-- Input material --
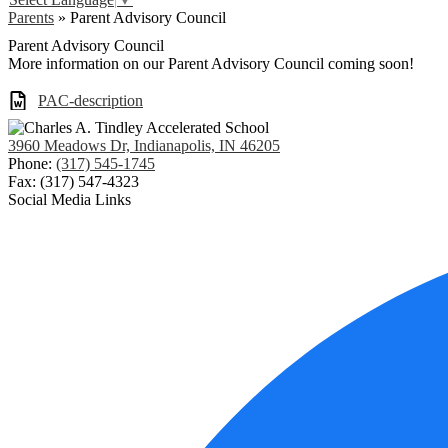
Parents
»
Parent Advisory Council
Parent Advisory Council
More information on our Parent Advisory Council coming soon!
PAC-description
3960 Meadows Dr, Indianapolis, IN 46205
Phone:
(317) 545-1745
Fax: (317) 547-4323
Social Media Links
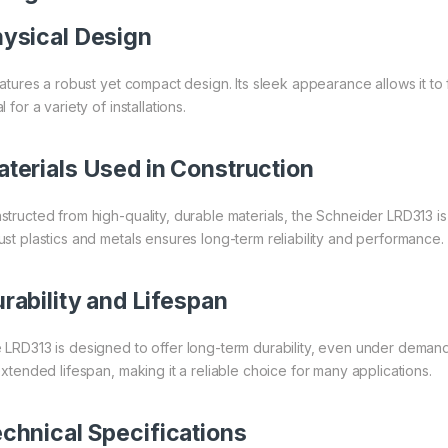
ysical Design
eatures a robust yet compact design. Its sleek appearance allows it to f
l for a variety of installations.
terials Used in Construction
structed from high-quality, durable materials, the Schneider LRD313 is 
ust plastics and metals ensures long-term reliability and performance.
rability and Lifespan
 LRD313 is designed to offer long-term durability, even under demandin
 extended lifespan, making it a reliable choice for many applications.
chnical Specifications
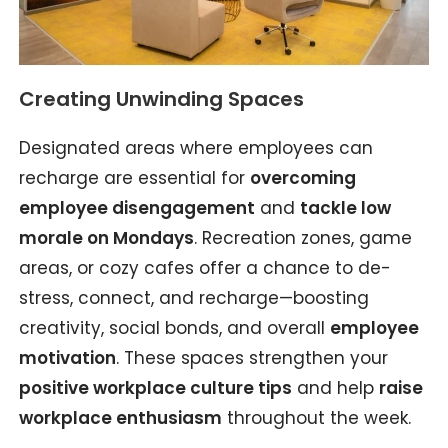
Creating Unwinding Spaces
Designated areas where employees can
recharge are essential for
overcoming
employee disengagement
and
tackle low
morale on Mondays
. Recreation zones, game
areas, or cozy cafes offer a chance to de-
stress, connect, and recharge—boosting
creativity, social bonds, and overall
employee
motivation
. These spaces strengthen your
positive workplace culture tips
and help
raise
workplace enthusiasm
throughout the week.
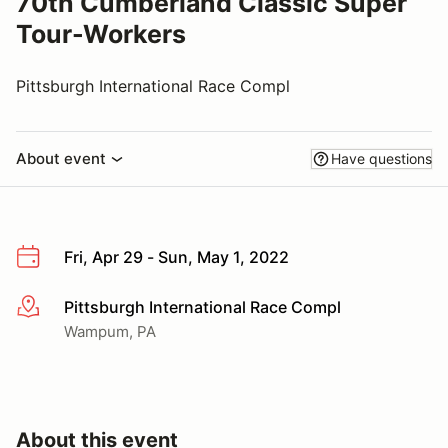
70th Cumberland Classic Super
Tour-Workers
Pittsburgh International Race Compl
About event
Have questions
Fri, Apr 29 - Sun, May 1, 2022
Pittsburgh International Race Compl
More info
Wampum, PA
About this event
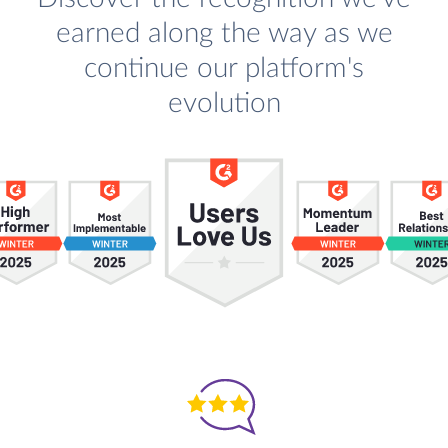
earned along the way as we
continue our platform's
evolution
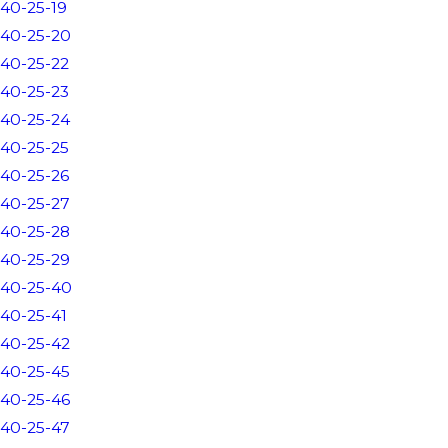
40-25-19
40-25-20
40-25-22
40-25-23
40-25-24
40-25-25
40-25-26
40-25-27
40-25-28
40-25-29
40-25-40
40-25-41
40-25-42
40-25-45
40-25-46
40-25-47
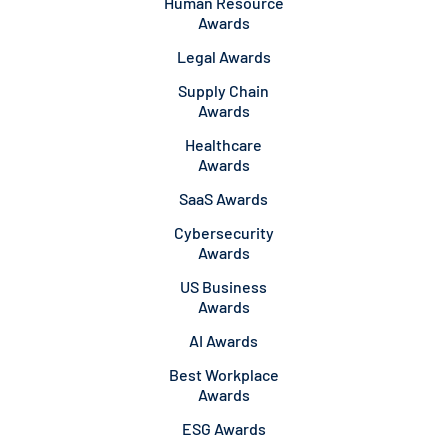
Human Resource
Awards
Legal Awards
Supply Chain
Awards
Healthcare
Awards
SaaS Awards
Cybersecurity
Awards
US Business
Awards
AI Awards
Best Workplace
Awards
ESG Awards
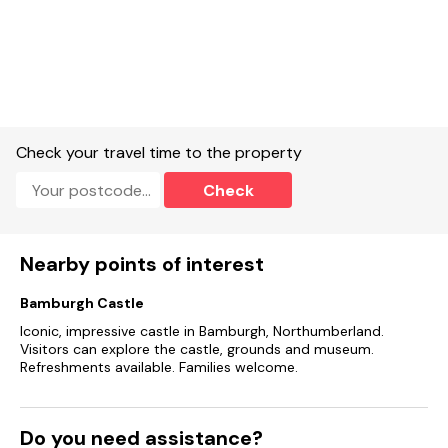
Bathroom with bath, shower-over, basin and WC.
Ground-floor shower room with walk-in shower, basin,
heated towel rail, WC.
Kitchen.
Check your travel time to the property
Living/dining room with woodburning stove
Check
Electric hob and oven, fridge, freezer, washing machine,
dishwasher.
Nearby points of interest
Smart TV, 2 x TV, WiFi.
Fuel, power and starter pack for woodburning stove included
Bamburgh Castle
in rent.
Iconic, impressive castle in Bamburgh, Northumberland.
Visitors can explore the castle, grounds and museum.
Bed linen and towels included in rent.
Refreshments available. Families welcome.
Off-road parking for 3 cars.
Enclosed garden with lawn and furniture.
Do you need assistance?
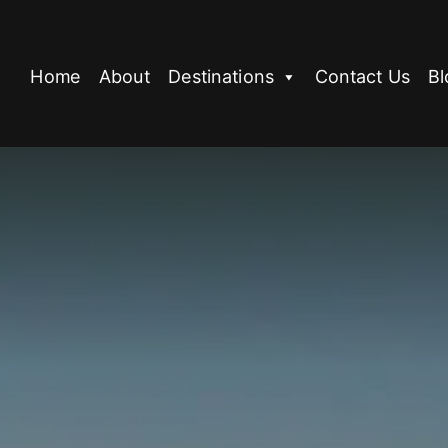
Home
About
Destinations
Contact Us
Bl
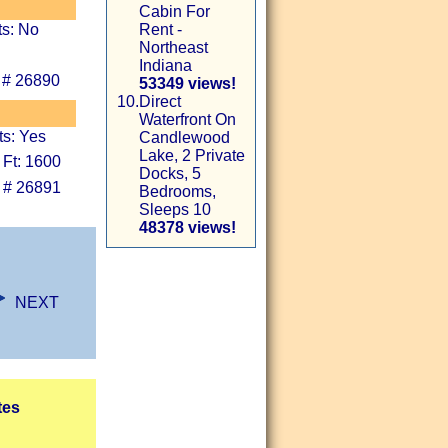
Cabin For
ts: No
Rent -
Northeast
Indiana
 # 26890
53349 views!
10.
Direct
Waterfront On
ts: Yes
Candlewood
Lake, 2 Private
 Ft: 1600
Docks, 5
 # 26891
Bedrooms,
Sleeps 10
48378 views!
NEXT
tes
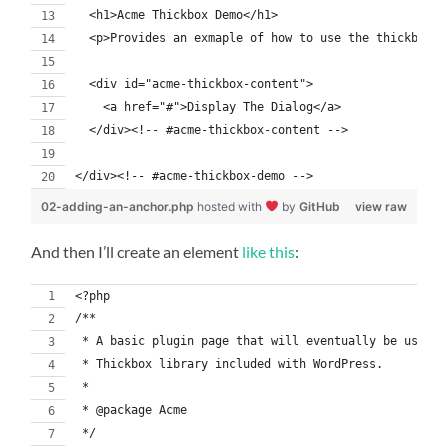
  <h1>Acme Thickbox Demo</h1>
  <p>Provides an exmaple of how to use the thickbox l
  <div id="acme-thickbox-content">
    <a href="#">Display The Dialog</a>
  </div><!-- #acme-thickbox-content -->
</div><!-- #acme-thickbox-demo -->
02-adding-an-anchor.php
hosted with
by
GitHub
view raw
And then I’ll create an element
like this
:
<?php
/**
 * A basic plugin page that will eventually be used t
 * Thickbox library included with WordPress.
 *
 * @package Acme
 */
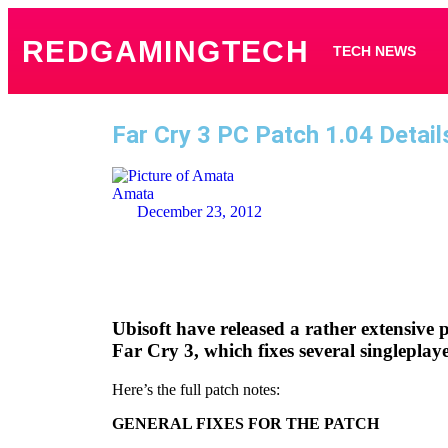
REDGAMINGTECH
TECH NEWS
Far Cry 3 PC Patch 1.04 Detail
Amata
December 23, 2012
Ubisoft have released a rather extensive 
Far Cry 3, which fixes several singleplay
Here’s the full patch notes:
GENERAL FIXES FOR THE PATCH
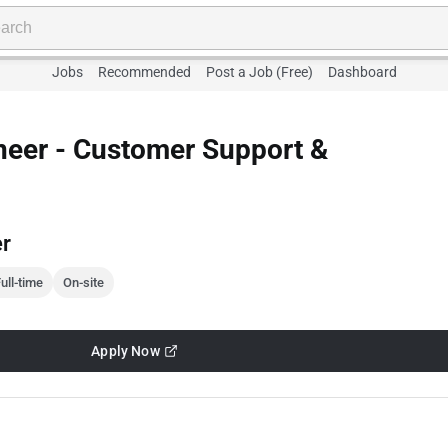
Jobs
Recommended
Post a Job (Free)
Dashboard
neer - Customer Support &
er
ull-time
On-site
Apply Now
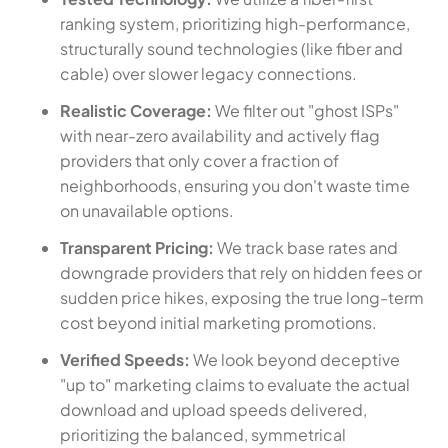
ranking system, prioritizing high-performance,
structurally sound technologies (like fiber and
cable) over slower legacy connections.
Realistic Coverage:
We filter out "ghost ISPs"
with near-zero availability and actively flag
providers that only cover a fraction of
neighborhoods, ensuring you don't waste time
on unavailable options.
Transparent Pricing:
We track base rates and
downgrade providers that rely on hidden fees or
sudden price hikes, exposing the true long-term
cost beyond initial marketing promotions.
Verified Speeds:
We look beyond deceptive
"up to" marketing claims to evaluate the actual
download and upload speeds delivered,
prioritizing the balanced, symmetrical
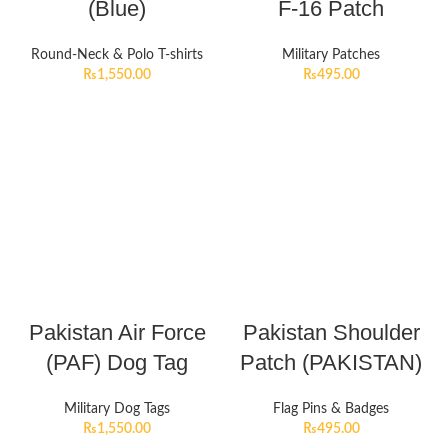
(Blue)
F-16 Patch
Round-Neck & Polo T-shirts
Military Patches
₨
1,550.00
₨
495.00
Pakistan Air Force
Pakistan Shoulder
(PAF) Dog Tag
Patch (PAKISTAN)
Military Dog Tags
Flag Pins & Badges
₨
1,550.00
₨
495.00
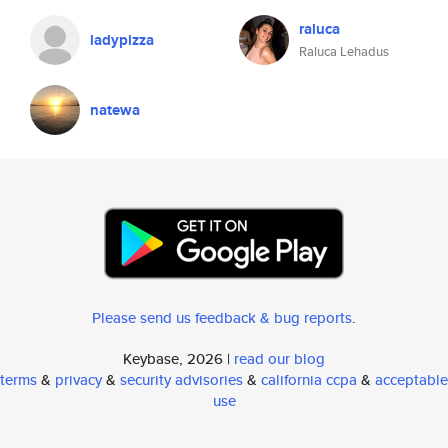
raluca
ladypizza
Raluca Lehadus
natewa
Please send us feedback & bug reports
.
Keybase, 2026 |
read our blog
terms
&
privacy
&
security advisories
&
california ccpa
&
acceptable
use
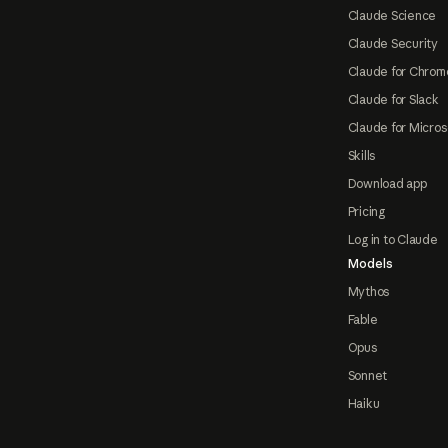
Claude Science
Claude Security
Claude for Chrom
Claude for Slack
Claude for Micros
Skills
Download app
Pricing
Log in to Claude
Models
Mythos
Fable
Opus
Sonnet
Haiku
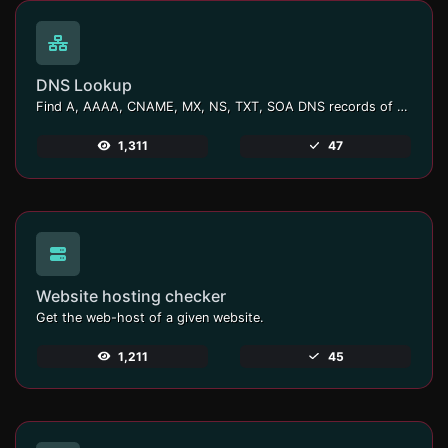
DNS Lookup
Find A, AAAA, CNAME, MX, NS, TXT, SOA DNS records of a host.
1,311
47
Website hosting checker
Get the web-host of a given website.
1,211
45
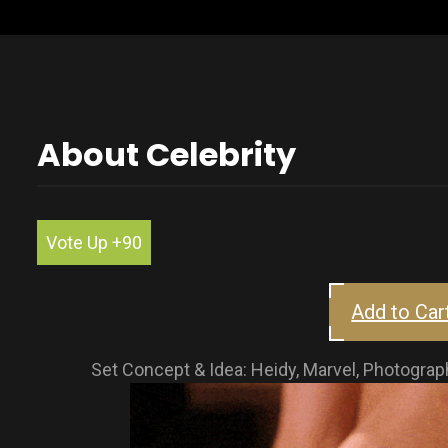
About Celebrity
Vote Up +90
Add to Car
Set Concept & Idea: Heidy, Marvel, Photog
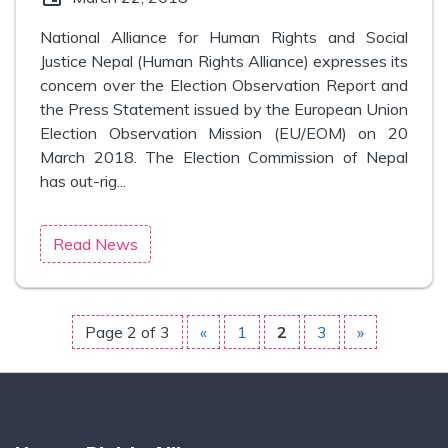
National Alliance for Human Rights and Social
Justice Nepal (Human Rights Alliance) expresses its
concern over the Election Observation Report and
the Press Statement issued by the European Union
Election Observation Mission (EU/EOM) on 20
March 2018. The Election Commission of Nepal
has out-rig...
Read News
Page 2 of 3
«
1
2
3
»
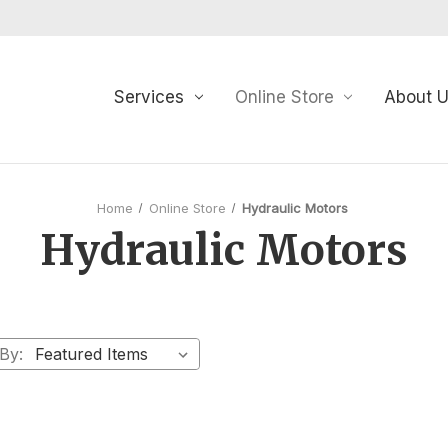
Services
Online Store
About 
Home
Online Store
Hydraulic Motors
Hydraulic Motors
 By:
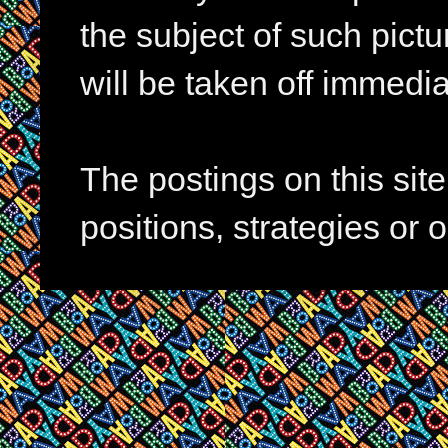
the subject of such pictur
will be taken off immedia
The postings on this si
positions, strategies or 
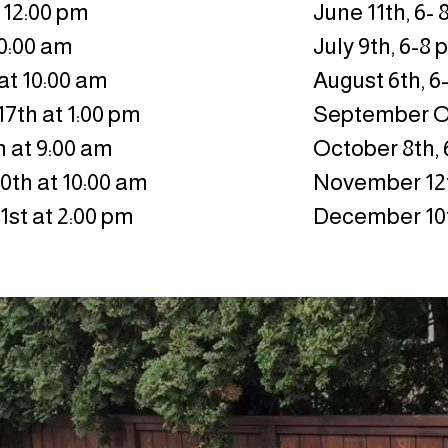
 12:00 pm
June 11th, 6-
10:00 am
July 9th, 6-8
at 10:00 am
August 6th, 6
7th at 1:00 pm
September 
 at 9:00 am
October 8th,
th at 10:00 am
November 12t
st at 2:00 pm
December 10t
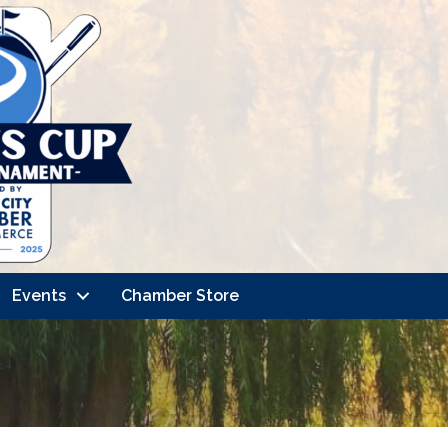
Events
Chamber Store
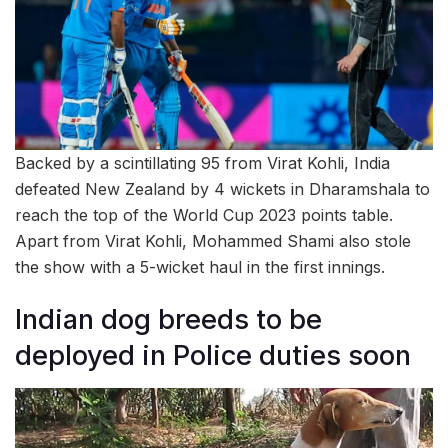
Backed by a scintillating 95 from Virat Kohli, India
defeated New Zealand by 4 wickets in Dharamshala to
reach the top of the World Cup 2023 points table.
Apart from Virat Kohli, Mohammed Shami also stole
the show with a 5-wicket haul in the first innings.
Indian dog breeds to be
deployed in Police duties soon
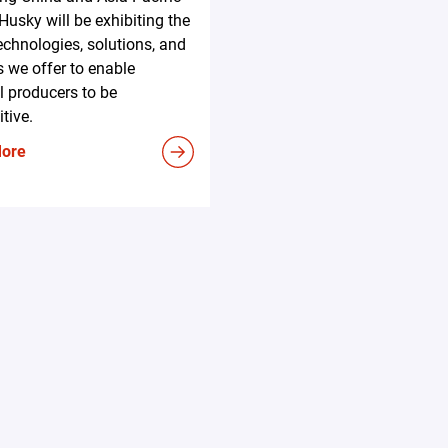
 Husky will be exhibiting the
technologies, solutions, and
s we offer to enable
l producers to be
tive.
More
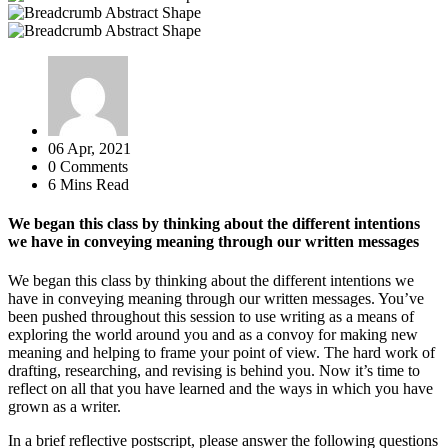
06 Apr, 2021
0 Comments
6 Mins Read
We began this class by thinking about the different intentions
we have in conveying meaning through our written messages
We began this class by thinking about the different intentions we
have in conveying meaning through our written messages. You’ve
been pushed throughout this session to use writing as a means of
exploring the world around you and as a convoy for making new
meaning and helping to frame your point of view. The hard work of
drafting, researching, and revising is behind you. Now it’s time to
reflect on all that you have learned and the ways in which you have
grown as a writer.
In a brief reflective postscript, please answer the following questions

-- Assignment --
Give the number of lines in the records above that contain the word "marketing", and nothing more.

-- Response area --
2